Backers of a giant Pilbara wind and solar farm that will send electricity to Indonesia also want to power local industry and produce hydrogen.

Pilbara green energy hub looks to WA market
Photo by Jason Blackeye / Unsplash

This story was originally published in The West Australian on 1 May 2018 with the headline "Pilbara wind hub eyes local market." © Peter Milne.

Backers of a giant Pilbara wind and solar farm that will send electricity to Indonesia also want to power local industry and produce hydrogen through a 50 per cent capacity increase which bolsters the project’s budget to about $20 billion.

The Asian Renewable Energy Hub plans to install six gigawatts of wind generation, from about 1250 turbines, and 3GW of solar panels on a 6400sqkm East Pilbara site. The hub’s backers, wind farm investor CWP Energy Asia, privately owned Intercontinental Energy, and Danish wind turbine manufacturer Vestas, are targeting a final investment decision in 2020 or 2021.
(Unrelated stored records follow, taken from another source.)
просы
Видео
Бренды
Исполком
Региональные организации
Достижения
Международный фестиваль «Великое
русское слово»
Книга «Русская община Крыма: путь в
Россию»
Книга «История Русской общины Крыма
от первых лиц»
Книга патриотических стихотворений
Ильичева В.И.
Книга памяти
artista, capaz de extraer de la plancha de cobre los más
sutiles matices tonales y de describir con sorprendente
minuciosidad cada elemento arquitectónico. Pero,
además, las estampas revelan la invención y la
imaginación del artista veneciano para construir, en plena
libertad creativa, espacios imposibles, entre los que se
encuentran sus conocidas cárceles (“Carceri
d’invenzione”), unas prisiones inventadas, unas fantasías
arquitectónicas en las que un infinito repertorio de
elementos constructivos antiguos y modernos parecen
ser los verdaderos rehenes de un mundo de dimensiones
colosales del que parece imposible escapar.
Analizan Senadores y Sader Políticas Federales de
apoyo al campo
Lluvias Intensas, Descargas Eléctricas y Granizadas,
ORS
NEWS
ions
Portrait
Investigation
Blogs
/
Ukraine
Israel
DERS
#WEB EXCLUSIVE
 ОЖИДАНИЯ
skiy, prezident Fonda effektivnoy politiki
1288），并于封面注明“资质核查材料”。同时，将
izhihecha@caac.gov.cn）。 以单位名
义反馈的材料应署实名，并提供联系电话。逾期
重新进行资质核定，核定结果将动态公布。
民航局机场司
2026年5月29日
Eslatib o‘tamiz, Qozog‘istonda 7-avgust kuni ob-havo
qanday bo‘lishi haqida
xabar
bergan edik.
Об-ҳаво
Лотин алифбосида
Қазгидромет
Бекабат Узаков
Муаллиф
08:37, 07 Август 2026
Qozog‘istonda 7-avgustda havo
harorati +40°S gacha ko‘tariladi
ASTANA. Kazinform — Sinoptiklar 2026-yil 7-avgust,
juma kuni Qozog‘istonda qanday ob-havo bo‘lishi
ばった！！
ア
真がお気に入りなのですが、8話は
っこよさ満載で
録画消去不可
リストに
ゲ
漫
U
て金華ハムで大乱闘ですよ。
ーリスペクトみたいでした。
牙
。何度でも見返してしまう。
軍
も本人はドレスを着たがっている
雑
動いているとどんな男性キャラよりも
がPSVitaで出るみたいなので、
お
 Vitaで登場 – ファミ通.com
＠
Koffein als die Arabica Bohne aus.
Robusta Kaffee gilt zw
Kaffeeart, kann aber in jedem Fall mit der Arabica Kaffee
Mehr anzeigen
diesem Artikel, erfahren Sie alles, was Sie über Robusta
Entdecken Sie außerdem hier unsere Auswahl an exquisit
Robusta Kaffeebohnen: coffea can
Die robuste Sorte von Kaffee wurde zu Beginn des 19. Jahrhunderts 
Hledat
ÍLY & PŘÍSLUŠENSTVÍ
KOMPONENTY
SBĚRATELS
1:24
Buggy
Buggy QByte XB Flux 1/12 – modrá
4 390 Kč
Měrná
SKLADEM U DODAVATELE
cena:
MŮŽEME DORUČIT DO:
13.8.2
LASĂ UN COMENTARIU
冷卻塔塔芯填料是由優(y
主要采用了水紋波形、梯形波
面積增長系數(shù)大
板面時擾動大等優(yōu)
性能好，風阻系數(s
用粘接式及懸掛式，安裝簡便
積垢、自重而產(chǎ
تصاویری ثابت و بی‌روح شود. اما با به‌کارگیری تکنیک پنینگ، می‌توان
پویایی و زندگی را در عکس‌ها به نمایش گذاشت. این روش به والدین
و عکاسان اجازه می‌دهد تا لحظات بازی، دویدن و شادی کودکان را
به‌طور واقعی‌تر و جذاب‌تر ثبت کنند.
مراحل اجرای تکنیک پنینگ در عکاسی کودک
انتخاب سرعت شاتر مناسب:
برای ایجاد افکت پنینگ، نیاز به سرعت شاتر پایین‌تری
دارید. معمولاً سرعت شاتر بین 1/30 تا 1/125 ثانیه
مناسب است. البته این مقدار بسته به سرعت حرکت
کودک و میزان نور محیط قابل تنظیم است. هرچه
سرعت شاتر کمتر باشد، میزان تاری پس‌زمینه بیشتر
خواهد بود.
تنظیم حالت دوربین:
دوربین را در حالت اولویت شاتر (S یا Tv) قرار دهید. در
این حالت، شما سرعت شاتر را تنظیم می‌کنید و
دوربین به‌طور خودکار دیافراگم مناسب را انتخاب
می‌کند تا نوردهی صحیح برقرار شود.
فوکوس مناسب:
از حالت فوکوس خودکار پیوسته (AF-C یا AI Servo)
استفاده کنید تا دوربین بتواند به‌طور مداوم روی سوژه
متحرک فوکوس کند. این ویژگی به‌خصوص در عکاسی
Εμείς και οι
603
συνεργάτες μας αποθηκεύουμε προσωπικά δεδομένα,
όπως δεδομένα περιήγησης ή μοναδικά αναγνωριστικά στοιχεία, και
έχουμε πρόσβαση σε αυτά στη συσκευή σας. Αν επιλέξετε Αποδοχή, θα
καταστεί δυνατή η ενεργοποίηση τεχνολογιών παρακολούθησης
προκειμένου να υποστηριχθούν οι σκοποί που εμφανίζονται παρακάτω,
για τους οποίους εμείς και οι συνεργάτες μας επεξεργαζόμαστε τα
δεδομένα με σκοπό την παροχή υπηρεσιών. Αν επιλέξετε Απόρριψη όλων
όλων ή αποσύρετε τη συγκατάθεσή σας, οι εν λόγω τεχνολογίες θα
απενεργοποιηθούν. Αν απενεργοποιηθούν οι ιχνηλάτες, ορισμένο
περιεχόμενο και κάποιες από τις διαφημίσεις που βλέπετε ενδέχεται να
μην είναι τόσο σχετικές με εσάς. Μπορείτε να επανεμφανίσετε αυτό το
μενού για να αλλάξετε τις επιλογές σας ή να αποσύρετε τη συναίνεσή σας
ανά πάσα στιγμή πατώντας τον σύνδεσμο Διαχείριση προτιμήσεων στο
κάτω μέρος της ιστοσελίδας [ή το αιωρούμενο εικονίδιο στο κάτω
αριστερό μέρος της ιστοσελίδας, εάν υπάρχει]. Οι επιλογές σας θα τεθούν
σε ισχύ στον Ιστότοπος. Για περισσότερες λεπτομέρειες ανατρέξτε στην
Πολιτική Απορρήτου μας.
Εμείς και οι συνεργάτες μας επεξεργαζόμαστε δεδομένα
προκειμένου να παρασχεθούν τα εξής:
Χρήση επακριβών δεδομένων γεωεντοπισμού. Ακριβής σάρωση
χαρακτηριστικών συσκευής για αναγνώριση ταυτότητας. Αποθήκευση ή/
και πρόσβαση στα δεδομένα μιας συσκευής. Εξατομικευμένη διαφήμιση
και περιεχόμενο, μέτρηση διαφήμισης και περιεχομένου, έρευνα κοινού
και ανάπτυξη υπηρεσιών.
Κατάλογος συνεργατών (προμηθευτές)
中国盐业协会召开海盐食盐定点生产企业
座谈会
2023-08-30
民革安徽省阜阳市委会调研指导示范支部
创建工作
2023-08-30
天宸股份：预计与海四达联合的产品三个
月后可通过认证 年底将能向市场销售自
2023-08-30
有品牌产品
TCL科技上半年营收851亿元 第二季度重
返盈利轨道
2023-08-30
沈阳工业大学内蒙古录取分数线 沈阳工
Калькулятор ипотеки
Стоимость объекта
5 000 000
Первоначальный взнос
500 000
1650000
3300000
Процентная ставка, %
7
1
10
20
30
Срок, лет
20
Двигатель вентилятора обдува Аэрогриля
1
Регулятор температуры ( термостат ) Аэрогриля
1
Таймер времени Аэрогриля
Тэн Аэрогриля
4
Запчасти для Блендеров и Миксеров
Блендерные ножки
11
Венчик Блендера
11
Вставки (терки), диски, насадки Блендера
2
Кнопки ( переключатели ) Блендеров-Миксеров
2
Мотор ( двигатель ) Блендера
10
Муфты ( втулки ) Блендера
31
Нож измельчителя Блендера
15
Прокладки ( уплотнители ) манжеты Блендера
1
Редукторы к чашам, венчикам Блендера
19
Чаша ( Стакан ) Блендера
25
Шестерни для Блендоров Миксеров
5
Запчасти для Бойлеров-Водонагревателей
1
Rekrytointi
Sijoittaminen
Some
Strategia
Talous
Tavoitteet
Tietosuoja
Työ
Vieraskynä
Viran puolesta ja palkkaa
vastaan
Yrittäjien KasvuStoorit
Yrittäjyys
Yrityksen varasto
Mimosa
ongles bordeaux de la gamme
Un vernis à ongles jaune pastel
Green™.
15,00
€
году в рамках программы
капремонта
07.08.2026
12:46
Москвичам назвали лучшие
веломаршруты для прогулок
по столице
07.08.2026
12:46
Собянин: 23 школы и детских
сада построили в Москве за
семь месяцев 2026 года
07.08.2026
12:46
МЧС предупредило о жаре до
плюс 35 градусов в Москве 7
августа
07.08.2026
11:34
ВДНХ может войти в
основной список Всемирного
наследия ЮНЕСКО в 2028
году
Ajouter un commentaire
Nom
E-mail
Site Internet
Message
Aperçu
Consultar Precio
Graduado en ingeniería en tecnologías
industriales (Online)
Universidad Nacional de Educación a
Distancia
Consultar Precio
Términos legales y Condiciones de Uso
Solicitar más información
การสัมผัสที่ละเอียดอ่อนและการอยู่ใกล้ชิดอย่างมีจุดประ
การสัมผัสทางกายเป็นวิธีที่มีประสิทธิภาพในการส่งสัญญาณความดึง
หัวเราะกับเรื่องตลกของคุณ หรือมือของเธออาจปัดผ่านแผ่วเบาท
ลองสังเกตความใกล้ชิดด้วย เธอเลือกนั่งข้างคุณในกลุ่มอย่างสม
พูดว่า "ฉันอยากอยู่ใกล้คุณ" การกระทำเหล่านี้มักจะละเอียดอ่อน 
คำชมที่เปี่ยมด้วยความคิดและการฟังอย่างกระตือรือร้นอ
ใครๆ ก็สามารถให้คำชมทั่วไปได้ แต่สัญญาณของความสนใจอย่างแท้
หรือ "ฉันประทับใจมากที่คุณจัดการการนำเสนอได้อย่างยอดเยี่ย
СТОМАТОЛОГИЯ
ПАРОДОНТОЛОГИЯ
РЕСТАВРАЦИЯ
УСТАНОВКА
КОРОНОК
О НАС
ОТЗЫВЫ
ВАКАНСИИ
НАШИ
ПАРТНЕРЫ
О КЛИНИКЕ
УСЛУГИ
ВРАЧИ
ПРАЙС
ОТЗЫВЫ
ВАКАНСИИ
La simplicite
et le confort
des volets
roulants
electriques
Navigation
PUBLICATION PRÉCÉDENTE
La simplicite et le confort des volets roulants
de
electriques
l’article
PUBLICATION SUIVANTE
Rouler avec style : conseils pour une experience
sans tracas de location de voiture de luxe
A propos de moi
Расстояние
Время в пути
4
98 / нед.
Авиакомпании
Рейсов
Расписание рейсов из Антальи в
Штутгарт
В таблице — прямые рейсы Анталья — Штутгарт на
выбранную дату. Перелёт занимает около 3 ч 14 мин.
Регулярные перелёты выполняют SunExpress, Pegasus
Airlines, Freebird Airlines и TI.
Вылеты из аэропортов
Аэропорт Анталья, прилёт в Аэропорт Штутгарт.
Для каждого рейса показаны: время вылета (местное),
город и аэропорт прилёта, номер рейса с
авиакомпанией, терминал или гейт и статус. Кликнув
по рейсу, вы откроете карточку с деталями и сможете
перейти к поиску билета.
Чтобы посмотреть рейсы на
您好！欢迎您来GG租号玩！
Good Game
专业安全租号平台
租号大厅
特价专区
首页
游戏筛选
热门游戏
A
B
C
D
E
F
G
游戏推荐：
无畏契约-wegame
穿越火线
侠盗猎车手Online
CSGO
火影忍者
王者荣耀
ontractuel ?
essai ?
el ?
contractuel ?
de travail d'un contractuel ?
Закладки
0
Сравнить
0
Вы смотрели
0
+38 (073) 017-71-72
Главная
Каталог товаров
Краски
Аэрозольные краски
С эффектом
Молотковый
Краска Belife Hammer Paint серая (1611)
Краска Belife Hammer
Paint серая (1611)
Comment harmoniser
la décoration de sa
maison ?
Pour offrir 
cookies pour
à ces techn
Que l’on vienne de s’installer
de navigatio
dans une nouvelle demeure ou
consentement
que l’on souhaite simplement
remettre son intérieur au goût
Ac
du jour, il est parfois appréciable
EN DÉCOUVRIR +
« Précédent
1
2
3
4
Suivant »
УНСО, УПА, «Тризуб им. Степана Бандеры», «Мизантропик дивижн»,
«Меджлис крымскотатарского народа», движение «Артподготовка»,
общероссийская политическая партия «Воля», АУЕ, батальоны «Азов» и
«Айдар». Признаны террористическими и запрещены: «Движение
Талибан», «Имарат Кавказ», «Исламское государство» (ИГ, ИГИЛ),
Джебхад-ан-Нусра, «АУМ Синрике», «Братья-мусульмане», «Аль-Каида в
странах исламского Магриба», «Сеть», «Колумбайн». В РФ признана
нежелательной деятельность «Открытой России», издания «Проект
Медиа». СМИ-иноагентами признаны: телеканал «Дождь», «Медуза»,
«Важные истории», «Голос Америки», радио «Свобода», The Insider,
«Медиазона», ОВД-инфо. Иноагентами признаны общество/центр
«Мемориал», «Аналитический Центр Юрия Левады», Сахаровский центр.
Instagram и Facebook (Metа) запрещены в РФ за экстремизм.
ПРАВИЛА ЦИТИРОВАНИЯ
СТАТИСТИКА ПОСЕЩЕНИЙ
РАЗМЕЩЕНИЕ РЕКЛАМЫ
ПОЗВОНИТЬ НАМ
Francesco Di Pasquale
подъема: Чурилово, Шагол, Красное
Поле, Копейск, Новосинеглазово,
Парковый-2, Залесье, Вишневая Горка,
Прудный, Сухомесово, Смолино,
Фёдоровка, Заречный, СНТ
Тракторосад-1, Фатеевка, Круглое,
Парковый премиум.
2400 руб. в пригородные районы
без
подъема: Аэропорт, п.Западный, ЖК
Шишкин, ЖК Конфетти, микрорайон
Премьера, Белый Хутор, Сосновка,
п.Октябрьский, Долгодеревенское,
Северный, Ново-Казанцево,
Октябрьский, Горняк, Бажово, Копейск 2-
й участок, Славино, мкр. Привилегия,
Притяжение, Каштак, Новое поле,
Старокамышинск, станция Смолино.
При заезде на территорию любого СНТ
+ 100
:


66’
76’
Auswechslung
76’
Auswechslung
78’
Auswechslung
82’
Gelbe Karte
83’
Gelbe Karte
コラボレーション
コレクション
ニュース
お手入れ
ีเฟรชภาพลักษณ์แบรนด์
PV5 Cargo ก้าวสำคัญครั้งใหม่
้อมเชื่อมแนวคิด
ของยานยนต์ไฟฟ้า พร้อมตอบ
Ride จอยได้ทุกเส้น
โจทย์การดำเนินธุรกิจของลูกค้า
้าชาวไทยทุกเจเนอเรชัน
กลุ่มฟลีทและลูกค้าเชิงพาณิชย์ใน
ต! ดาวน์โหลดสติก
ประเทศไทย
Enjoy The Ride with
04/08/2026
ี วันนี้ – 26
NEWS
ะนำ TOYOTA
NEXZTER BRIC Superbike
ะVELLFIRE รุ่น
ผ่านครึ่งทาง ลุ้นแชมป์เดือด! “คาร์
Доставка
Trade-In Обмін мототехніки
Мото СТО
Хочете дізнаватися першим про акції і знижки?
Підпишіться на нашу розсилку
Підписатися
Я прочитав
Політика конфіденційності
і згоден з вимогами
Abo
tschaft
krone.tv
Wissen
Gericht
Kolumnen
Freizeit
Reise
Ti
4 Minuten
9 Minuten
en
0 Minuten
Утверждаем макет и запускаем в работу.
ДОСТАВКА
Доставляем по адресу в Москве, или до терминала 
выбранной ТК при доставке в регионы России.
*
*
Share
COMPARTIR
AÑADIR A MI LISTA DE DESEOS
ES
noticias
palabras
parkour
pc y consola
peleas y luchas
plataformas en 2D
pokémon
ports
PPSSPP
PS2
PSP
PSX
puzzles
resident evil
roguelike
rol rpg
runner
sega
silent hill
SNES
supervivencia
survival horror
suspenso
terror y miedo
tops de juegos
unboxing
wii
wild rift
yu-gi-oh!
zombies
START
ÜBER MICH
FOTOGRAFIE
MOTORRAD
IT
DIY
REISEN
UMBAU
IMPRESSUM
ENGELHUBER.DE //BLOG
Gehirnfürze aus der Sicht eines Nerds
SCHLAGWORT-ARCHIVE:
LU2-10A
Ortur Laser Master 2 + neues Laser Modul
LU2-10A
The initial plan was to only send power to Java, Indonesia’s most populous island, through two high voltage direct current subsea cables.

The extra generation could power mines, minerals processing or the splitting of water into hydrogen and oxygen using electrolysis. Hydrogen produced by renewable energy is attracting increasing interest as a greenhouse-friendly fuel.

CWP business development manager Andrew Dickson said exporting power would cost about $15 billion, including the subsea cables, and the domestic generation and overhead transmission lines about $5 billion.

He said the 3GW capacity to Java would export an average of 2.1GW over a year and 2GW of overhead transmission capacity would deliver an average of 1.2GW to the Pilbara.